Study author Dr. Halina Binde Doria from the LOEWE Center TBG and the SBIK-F classifies the results: "Even if the midges were able to adapt very quickly to the microplastics, this is only partly good news. Because this may not reflect the situation in natural populations and ecosystems. To do this, many different factors have to be taken into account.” On the one hand, the experimental situation may not show all the negative effects of microplastics on survival or the reproduction rate, in short evolutionary fitness.
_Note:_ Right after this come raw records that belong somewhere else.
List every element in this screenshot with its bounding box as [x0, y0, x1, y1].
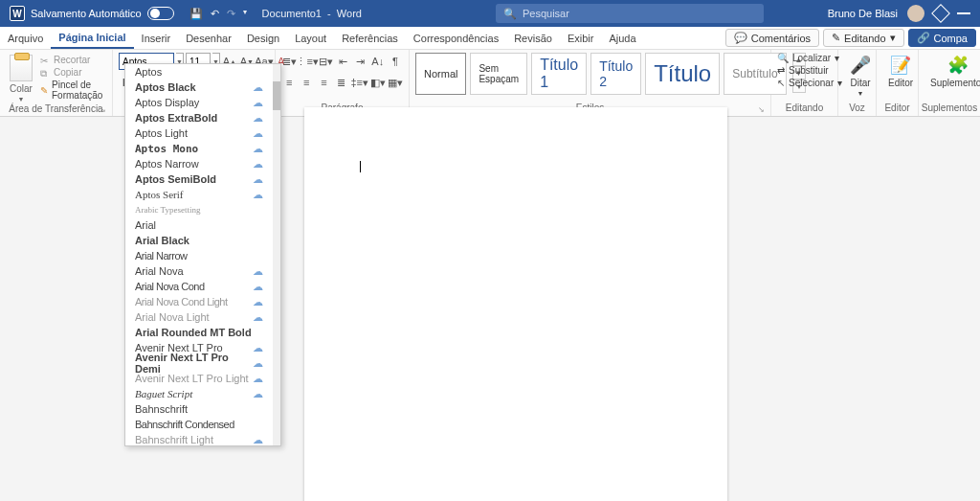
app-icon: W [10, 6, 25, 21]
multilevel-button[interactable]: ⊟▾ [318, 53, 333, 70]
addins-button[interactable]: 🧩 Suplementos [924, 53, 980, 101]
font-option[interactable]: Aptos [125, 64, 273, 80]
scrollbar[interactable] [273, 64, 280, 445]
tab-layout[interactable]: Layout [287, 27, 334, 49]
search-placeholder: Pesquisar [523, 8, 569, 19]
tab-desenhar[interactable]: Desenhar [178, 27, 239, 49]
undo-icon[interactable]: ↶ [211, 8, 219, 20]
editing-mode-button[interactable]: ✎ Editando ▾ [823, 29, 903, 47]
tab-ajuda[interactable]: Ajuda [601, 27, 643, 49]
font-option[interactable]: Aptos Display☁ [125, 95, 273, 110]
justify-button[interactable]: ≣ [334, 74, 349, 91]
font-option[interactable]: Aptos Mono☁ [125, 141, 273, 156]
align-right-button[interactable]: ≡ [316, 74, 331, 91]
font-option[interactable]: Arial Nova☁ [125, 263, 273, 279]
cloud-icon: ☁ [253, 189, 263, 201]
font-option[interactable]: Avenir Next LT Pro Demi☁ [125, 355, 273, 371]
tab-exibir[interactable]: Exibir [560, 27, 602, 49]
font-option[interactable]: Arial Rounded MT Bold [125, 325, 273, 340]
line-spacing-button[interactable]: ‡≡▾ [351, 74, 368, 91]
font-dropdown: AptosAptos Black☁Aptos Display☁Aptos Ext… [124, 63, 281, 446]
shading-button[interactable]: ◧▾ [370, 74, 386, 91]
tab-correspondências[interactable]: Correspondências [406, 27, 506, 49]
tab-referências[interactable]: Referências [334, 27, 406, 49]
avatar[interactable] [907, 5, 924, 22]
font-option[interactable]: Arial Narrow [125, 248, 273, 263]
font-option[interactable]: Aptos Light☁ [125, 125, 273, 141]
paste-button[interactable]: Colar ▼ [6, 53, 36, 102]
style-título-1[interactable]: Título 1 [531, 53, 587, 95]
cloud-icon: ☁ [253, 296, 263, 308]
numbering-button[interactable]: ⋮≡▾ [299, 53, 316, 70]
scrollbar-thumb[interactable] [273, 81, 280, 110]
tab-arquivo[interactable]: Arquivo [0, 27, 51, 49]
show-marks-button[interactable]: ¶ [388, 53, 403, 70]
tab-revisão[interactable]: Revisão [506, 27, 560, 49]
search-icon: 🔍 [503, 8, 517, 20]
font-option[interactable]: Bahnschrift Light☁ [125, 432, 273, 445]
cloud-icon: ☁ [253, 281, 263, 293]
copy-button[interactable]: ⧉Copiar [40, 67, 106, 78]
font-option[interactable]: Bahnschrift Condensed [125, 417, 273, 432]
editor-button[interactable]: 📝 Editor [882, 53, 919, 101]
bullets-button[interactable]: ≣▾ [281, 53, 297, 70]
dec-indent-button[interactable]: ⇤ [335, 53, 350, 70]
font-option[interactable]: Bahnschrift [125, 401, 273, 417]
group-styles: NormalSem EspaçamTítulo 1Título 2TítuloS… [410, 50, 771, 116]
search-box[interactable]: 🔍 Pesquisar [496, 4, 764, 23]
save-icon[interactable]: 💾 [189, 8, 203, 20]
find-button[interactable]: 🔍 Localizar▾ [777, 53, 832, 63]
page[interactable] [304, 107, 727, 501]
autosave-toggle[interactable]: Salvamento Automático [31, 7, 174, 20]
sort-button[interactable]: A↓ [370, 53, 386, 70]
clipboard-icon [10, 55, 33, 81]
inc-indent-button[interactable]: ⇥ [353, 53, 368, 70]
group-label-editor: Editor [884, 102, 909, 113]
format-painter-button[interactable]: ✎Pincel de Formatação [40, 80, 106, 101]
autosave-label: Salvamento Automático [31, 8, 142, 19]
font-option[interactable]: Aptos Serif☁ [125, 187, 273, 202]
redo-icon[interactable]: ↷ [227, 8, 235, 20]
tab-inserir[interactable]: Inserir [134, 27, 179, 49]
replace-button[interactable]: ⇄ Substituir [777, 65, 832, 76]
font-option[interactable]: Aptos SemiBold☁ [125, 171, 273, 187]
group-addins: 🧩 Suplementos Suplementos [919, 50, 980, 116]
group-label-clipboard: Área de Transferência [9, 103, 102, 114]
font-option[interactable]: Baguet Script☁ [125, 386, 273, 401]
cloud-icon: ☁ [253, 311, 263, 324]
align-center-button[interactable]: ≡ [299, 74, 314, 91]
font-option[interactable]: Arabic Typesetting [125, 202, 273, 217]
group-paragraph: ≣▾ ⋮≡▾ ⊟▾ ⇤ ⇥ A↓ ¶ ≡ ≡ ≡ ≣ ‡≡▾ ◧▾ ▦▾ Par… [276, 50, 410, 116]
share-button[interactable]: 🔗 Compa [908, 29, 976, 47]
user-name[interactable]: Bruno De Blasi [828, 8, 898, 19]
minimize-icon[interactable] [957, 12, 970, 14]
font-option[interactable]: Aptos Black☁ [125, 80, 273, 95]
launcher-icon[interactable]: ↘ [100, 105, 106, 114]
tab-design[interactable]: Design [239, 27, 287, 49]
font-option[interactable]: Arial Nova Light☁ [125, 309, 273, 325]
font-option[interactable]: Aptos Narrow☁ [125, 156, 273, 171]
font-option[interactable]: Arial [125, 217, 273, 233]
font-option[interactable]: Arial Black [125, 233, 273, 248]
borders-button[interactable]: ▦▾ [388, 74, 403, 91]
tab-página-inicial[interactable]: Página Inicial [51, 27, 133, 49]
launcher-icon[interactable]: ↘ [758, 105, 765, 114]
select-button[interactable]: ↖ Selecionar▾ [777, 78, 832, 88]
font-option[interactable]: Arial Nova Cond Light☁ [125, 294, 273, 309]
cut-button[interactable]: ✂Recortar [40, 55, 106, 65]
align-left-button[interactable]: ≡ [281, 74, 297, 91]
comments-button[interactable]: 💬 Comentários [725, 29, 819, 47]
font-option[interactable]: Arial Nova Cond☁ [125, 279, 273, 294]
dictate-button[interactable]: 🎤 Ditar▼ [844, 53, 877, 101]
qat-more-icon[interactable]: ▾ [243, 8, 247, 20]
style-título[interactable]: Título [645, 53, 720, 95]
cloud-icon: ☁ [253, 373, 263, 385]
font-option[interactable]: Aptos ExtraBold☁ [125, 110, 273, 125]
style-sem-espaçam[interactable]: Sem Espaçam [470, 53, 527, 95]
quick-access-toolbar: 💾 ↶ ↷ ▾ [189, 8, 247, 20]
shield-icon[interactable] [931, 4, 950, 23]
style-normal[interactable]: Normal [415, 53, 466, 95]
style-título-2[interactable]: Título 2 [590, 53, 641, 95]
cloud-icon: ☁ [253, 81, 263, 94]
title-bar: W Salvamento Automático 💾 ↶ ↷ ▾ Document… [0, 0, 980, 27]
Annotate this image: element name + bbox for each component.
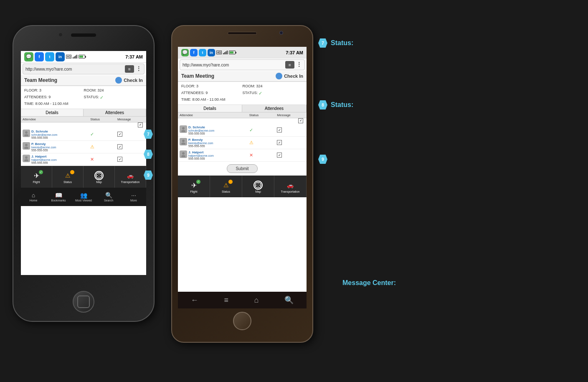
android-col-message: Message (277, 113, 305, 117)
android-attendee-3-check[interactable]: ✓ (277, 153, 282, 158)
iphone-tab-status[interactable]: ⚠ Status (52, 166, 84, 188)
iphone-bottom-tabs: ✈ ✓ Flight ⚠ Status Map (21, 166, 146, 188)
iphone-attendee-2-info: P. Beesly beesly@acme.com 555-555-555 (23, 142, 90, 152)
android-meeting-info: FLOOR: 3 ROOM: 324 ATTENDEES: 9 STATUS: … (178, 82, 307, 105)
iphone-device: 💬 f t in 4G 7:37 AM http://www.myo'hare.… (13, 25, 155, 322)
iphone-attendee-3-name: J. Halpert (31, 155, 57, 158)
avatar (23, 130, 30, 137)
iphone-url-bar[interactable]: http://www.myo'hare.com ≡ ⋮ (23, 64, 144, 74)
android-attendee-2-status: ⚠ (249, 140, 277, 145)
android-fb-icon: f (190, 49, 198, 56)
iphone-status-label: Status (63, 181, 72, 183)
twitter-app-icon: t (45, 52, 54, 61)
chat-app-icon: 💬 (24, 52, 33, 61)
iphone-more-dots[interactable]: ⋮ (136, 65, 142, 73)
android-back-nav-icon[interactable]: ← (191, 296, 198, 305)
flight-badge-icon: ✓ (39, 170, 43, 174)
android-attendee-2-check[interactable]: ✓ (277, 140, 282, 145)
android-status-check: ✓ (259, 90, 262, 97)
android-url-bar[interactable]: http://www.myo'hare.com ≡ ⋮ (180, 59, 305, 70)
iphone-col-message: Message (117, 117, 144, 121)
iphone-checkin-button[interactable]: Check In (115, 77, 143, 84)
android-map-label: Map (255, 190, 261, 193)
android-attendee-3-status: ✕ (249, 153, 277, 158)
avatar (180, 138, 187, 145)
iphone-floor: FLOOR: 3 (24, 88, 84, 94)
android-attendee-1-phone: 555-555-555 (188, 132, 214, 135)
iphone-map-label: Map (96, 181, 102, 183)
android-flight-badge: ✓ (196, 180, 200, 184)
table-row: D. Schrute schrute@acme.com 555-555-555 … (178, 124, 307, 137)
iphone-nav-more[interactable]: ··· More (121, 188, 146, 206)
more-icon: ··· (131, 192, 136, 199)
android-bottom-tabs: ✈ ✓ Flight ⚠ Status Map (178, 176, 307, 197)
iphone-nav-search[interactable]: 🔍 Search (96, 188, 121, 206)
iphone-tab-map[interactable]: Map (84, 166, 115, 188)
iphone-attendee-2-check[interactable]: ✓ (117, 144, 122, 149)
android-check-header-box: ✓ (298, 118, 303, 123)
android-network: 4G (216, 51, 222, 54)
android-attendees: ATTENDEES: 9 (181, 90, 208, 96)
android-screen: 💬 f t in 4G 7:37 AM http://www.myo'hare.… (178, 47, 307, 296)
iphone-checkin-label: Check In (124, 78, 143, 83)
iphone-back-btn[interactable]: ≡ (125, 65, 134, 73)
annotation-9: 9 (318, 155, 327, 164)
android-detail-tabs: Details Attendees (178, 105, 307, 112)
android-menu-nav-icon[interactable]: ≡ (224, 296, 228, 305)
flight-icon: ✈ (34, 172, 39, 180)
android-meeting-header: Team Meeting Check In (178, 71, 307, 81)
android-time-range: TIME: 8:00 AM - 11:00 AM (181, 97, 303, 103)
android-attendee-1-name: D. Schrute (188, 125, 214, 129)
android-home-button[interactable] (233, 312, 251, 330)
iphone-time-range: TIME: 8:00 AM - 11:00 AM (24, 101, 143, 107)
map-tab-icon-bg (93, 171, 105, 180)
iphone-nav-bookmarks[interactable]: 📖 Bookmarks (46, 188, 71, 206)
iphone-home-button[interactable] (73, 291, 94, 313)
iphone-attendee-3-check[interactable]: ✓ (117, 157, 122, 162)
android-back-btn[interactable]: ≡ (285, 61, 294, 69)
android-tab-transportation[interactable]: 🚗 Transportation (274, 176, 307, 197)
iphone-attendees: ATTENDEES: 9 (24, 94, 51, 100)
android-tab-flight[interactable]: ✈ ✓ Flight (178, 176, 210, 197)
message-center-label: Message Center: (342, 279, 396, 287)
iphone-nav-home[interactable]: ⌂ Home (21, 188, 46, 206)
iphone-attendee-1-check[interactable]: ✓ (117, 132, 122, 137)
svg-point-5 (24, 159, 28, 161)
iphone-nav-mostviewed[interactable]: 👥 Most Viewed (71, 188, 96, 206)
bookmarks-icon: 📖 (55, 192, 62, 199)
iphone-attendee-3-phone: 555-555-555 (31, 161, 57, 164)
android-search-nav-icon[interactable]: 🔍 (284, 295, 294, 305)
android-checkin-button[interactable]: Check In (276, 73, 303, 79)
android-tab-map[interactable]: Map (242, 176, 274, 197)
iphone-tab-flight[interactable]: ✈ ✓ Flight (21, 166, 52, 188)
android-tab-attendees[interactable]: Attendees (242, 105, 307, 112)
android-map-icon-bg (252, 181, 264, 190)
iphone-status-label: STATUS: (84, 94, 99, 100)
iphone-transportation-label: Transportation (121, 181, 140, 183)
svg-point-11 (182, 127, 185, 130)
android-home-nav-icon[interactable]: ⌂ (254, 296, 259, 305)
iphone-check-header-box: ✓ (138, 122, 143, 127)
status-badge-icon (70, 170, 74, 174)
android-submit-button[interactable]: Submit (227, 164, 257, 173)
android-status-warning-icon: ⚠ (223, 182, 229, 188)
android-tab-status[interactable]: ⚠ Status (210, 176, 242, 197)
android-more-dots[interactable]: ⋮ (296, 61, 302, 69)
battery-icon (79, 55, 85, 59)
android-attendee-1-check[interactable]: ✓ (277, 127, 282, 132)
android-col-attendee: Attendee (180, 113, 249, 117)
iphone-callout-9: 9 (144, 171, 153, 180)
iphone-tab-transportation[interactable]: 🚗 Transportation (115, 166, 146, 188)
android-attendee-3-phone: 555-555-555 (188, 157, 214, 160)
android-transportation-icon: 🚗 (287, 182, 294, 188)
iphone-tab-details[interactable]: Details (21, 109, 84, 116)
android-checkin-dot (276, 73, 282, 79)
iphone-attendee-1-info: D. Schrute schrute@acme.com 555-555-555 (23, 130, 90, 139)
iphone-check-header-row: ✓ (21, 122, 146, 127)
android-col-status: Status (249, 113, 277, 117)
table-row: P. Beesly beesly@acme.com 555-555-555 ⚠ … (178, 137, 307, 149)
android-tab-details[interactable]: Details (178, 105, 242, 112)
iphone-tab-attendees[interactable]: Attendees (84, 109, 146, 116)
iphone-app-icons: 💬 f t in 4G (24, 52, 85, 61)
most-viewed-icon: 👥 (80, 192, 87, 199)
For example, the intake of microplastic particles directly or indirectly affects nutrient absorption in the intestine and can have negative effects in nutrient-poor phases, for example in winter. Adaptation to microplastics can also override important other adaptations, such as controlling the mutation rate. In addition, it is known that not all species can adapt as quickly as the midge. Microplastics would have long-term harmful effects on them. 

Study leader Prof. Markus Pfenninger, who also works at the LOEWE Center TBG and the SBiK-F as well as at the Johannes Gutenberg University Mainz, summarizes: “Our study shows that microplastics in the environment have the potential to change the evolutionary development of those exposed to them ways to change forever. Even if there appear to be no direct harmful effects, microplastics pose a threat to all ecosystems that has been underestimated [...].”